Huge outsourcing deals involving banks are still being done-on October 8th Tata Consultancy Services (TCS), a big Indian firm, announced a $2.5 billion, nine-year deal with America’s Citigroup-but they are getting rarer. TPI, a consultancy which tracks outsourcing deals worth over $25m, says that in the first nine months of 2007 financial-services firms signed 132 such deals, worth a total of $17.9 billion; in the first nine months of 2008 there were only 101, worth a total of $10.8 billion. Some outsourcing folk claim that the financial crisis could ultimately help their business, even though it threatens to harm it in the short term.

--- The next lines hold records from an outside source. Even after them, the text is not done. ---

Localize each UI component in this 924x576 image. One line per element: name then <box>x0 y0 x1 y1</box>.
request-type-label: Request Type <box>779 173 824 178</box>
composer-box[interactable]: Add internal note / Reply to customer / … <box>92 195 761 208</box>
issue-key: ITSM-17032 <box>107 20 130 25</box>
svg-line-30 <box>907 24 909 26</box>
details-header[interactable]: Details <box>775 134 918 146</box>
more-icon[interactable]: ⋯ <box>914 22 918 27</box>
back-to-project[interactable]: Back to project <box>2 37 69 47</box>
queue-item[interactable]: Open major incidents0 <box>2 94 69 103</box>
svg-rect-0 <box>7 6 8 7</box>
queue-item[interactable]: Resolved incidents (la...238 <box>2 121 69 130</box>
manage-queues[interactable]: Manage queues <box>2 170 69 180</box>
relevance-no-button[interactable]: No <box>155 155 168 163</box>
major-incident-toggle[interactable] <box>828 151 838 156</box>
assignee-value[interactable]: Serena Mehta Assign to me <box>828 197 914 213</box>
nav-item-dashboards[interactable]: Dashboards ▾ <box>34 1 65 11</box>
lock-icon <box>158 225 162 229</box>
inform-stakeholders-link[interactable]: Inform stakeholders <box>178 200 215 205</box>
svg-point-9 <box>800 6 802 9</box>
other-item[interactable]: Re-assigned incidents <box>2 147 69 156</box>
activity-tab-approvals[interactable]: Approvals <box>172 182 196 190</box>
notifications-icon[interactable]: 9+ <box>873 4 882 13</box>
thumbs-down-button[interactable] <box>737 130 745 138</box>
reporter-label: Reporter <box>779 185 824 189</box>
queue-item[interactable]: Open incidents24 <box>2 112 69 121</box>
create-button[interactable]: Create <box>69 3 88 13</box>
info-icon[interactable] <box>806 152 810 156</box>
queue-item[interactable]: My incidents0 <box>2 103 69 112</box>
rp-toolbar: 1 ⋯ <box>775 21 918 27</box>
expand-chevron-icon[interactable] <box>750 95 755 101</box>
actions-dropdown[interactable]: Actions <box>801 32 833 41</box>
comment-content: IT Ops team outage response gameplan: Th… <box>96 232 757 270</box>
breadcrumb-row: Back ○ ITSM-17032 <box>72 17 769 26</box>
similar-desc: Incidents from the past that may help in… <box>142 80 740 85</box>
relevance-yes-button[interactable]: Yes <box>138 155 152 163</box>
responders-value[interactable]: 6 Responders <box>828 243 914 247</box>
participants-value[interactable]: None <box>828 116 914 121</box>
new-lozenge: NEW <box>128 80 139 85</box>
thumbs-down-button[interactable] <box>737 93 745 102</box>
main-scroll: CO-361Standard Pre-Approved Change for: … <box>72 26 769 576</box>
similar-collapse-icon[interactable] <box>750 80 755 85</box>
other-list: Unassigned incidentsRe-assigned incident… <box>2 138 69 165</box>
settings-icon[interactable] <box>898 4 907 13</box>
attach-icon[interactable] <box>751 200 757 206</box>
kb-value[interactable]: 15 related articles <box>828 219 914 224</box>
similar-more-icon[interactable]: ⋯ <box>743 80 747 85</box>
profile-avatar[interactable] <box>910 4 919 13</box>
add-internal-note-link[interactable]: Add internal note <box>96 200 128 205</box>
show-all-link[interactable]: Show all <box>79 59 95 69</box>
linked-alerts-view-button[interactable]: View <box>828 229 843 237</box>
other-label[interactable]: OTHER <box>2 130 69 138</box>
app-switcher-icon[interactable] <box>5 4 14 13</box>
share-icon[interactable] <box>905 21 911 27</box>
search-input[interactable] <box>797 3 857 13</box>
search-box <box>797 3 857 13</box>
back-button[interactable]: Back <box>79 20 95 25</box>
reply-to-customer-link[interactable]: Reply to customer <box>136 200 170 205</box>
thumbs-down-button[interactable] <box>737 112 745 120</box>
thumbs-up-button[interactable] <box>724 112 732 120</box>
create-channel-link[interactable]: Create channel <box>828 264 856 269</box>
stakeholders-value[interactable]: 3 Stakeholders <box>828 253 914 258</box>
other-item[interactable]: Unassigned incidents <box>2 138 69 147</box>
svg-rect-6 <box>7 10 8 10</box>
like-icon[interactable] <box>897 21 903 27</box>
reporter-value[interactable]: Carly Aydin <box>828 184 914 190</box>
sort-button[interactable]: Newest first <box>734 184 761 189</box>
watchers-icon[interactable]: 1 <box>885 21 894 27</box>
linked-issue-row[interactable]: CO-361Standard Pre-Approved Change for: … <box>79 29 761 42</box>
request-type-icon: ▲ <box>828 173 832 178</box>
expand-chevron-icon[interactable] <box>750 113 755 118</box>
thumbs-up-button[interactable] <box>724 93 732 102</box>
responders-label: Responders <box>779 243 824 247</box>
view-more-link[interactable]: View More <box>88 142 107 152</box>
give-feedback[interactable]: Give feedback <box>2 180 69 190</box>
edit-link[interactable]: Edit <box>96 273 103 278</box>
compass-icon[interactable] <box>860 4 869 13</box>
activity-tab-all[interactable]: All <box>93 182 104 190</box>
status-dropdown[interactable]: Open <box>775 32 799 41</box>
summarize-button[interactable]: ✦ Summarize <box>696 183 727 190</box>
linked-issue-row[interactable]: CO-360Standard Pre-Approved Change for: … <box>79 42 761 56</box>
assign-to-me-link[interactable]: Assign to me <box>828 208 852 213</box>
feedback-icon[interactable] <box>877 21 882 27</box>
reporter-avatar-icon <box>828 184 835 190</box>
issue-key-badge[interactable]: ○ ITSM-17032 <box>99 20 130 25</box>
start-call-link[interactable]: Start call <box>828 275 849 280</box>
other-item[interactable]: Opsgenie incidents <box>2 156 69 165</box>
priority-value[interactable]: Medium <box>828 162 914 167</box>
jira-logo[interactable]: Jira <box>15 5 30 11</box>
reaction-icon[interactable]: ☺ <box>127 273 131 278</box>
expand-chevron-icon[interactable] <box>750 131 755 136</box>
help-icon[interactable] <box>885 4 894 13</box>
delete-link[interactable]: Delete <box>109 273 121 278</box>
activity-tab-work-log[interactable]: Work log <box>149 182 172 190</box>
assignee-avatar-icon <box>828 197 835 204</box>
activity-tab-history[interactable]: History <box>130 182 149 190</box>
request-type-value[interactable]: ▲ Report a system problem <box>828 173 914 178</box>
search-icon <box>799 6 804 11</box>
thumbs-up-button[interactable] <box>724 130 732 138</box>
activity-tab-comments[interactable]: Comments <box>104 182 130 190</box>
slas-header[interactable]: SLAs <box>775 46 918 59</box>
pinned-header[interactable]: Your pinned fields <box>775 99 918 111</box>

For one thing, they say, banking survivors that already use outside contractors will give them more to do as they cut costs. For another, banks that have hitherto shunned outsourcing will have to embrace it to protect their margins. And those with their own offshore activities will be more likely to turn them over to specialists. As part of this week’s deal, Citi is selling its Indian back-office operation to TCS for $505m. “This deal sets the stage for a lot of future revenue,” says Subramanian Ramadorai, TCS’s chief executive.

Other industry bosses are more cautious about forecasting the impact of the banking debacle. “It’s like driving blind at the moment,’ says Girish Paranjpe, co-chief executive of Wipro, another leading Indian outsourcing firm. As they struggle for survival, many banks have put discussions about outsourcing contracts on hold or just cancelled them altogether. Once the dust settles there will be far fewer financial institutions around, so competition for the remaining contracts will be stiffer.American outsourcing giants such as Accenture and IBM will suffer from all this too, but India’s behemoths are particularly exposed.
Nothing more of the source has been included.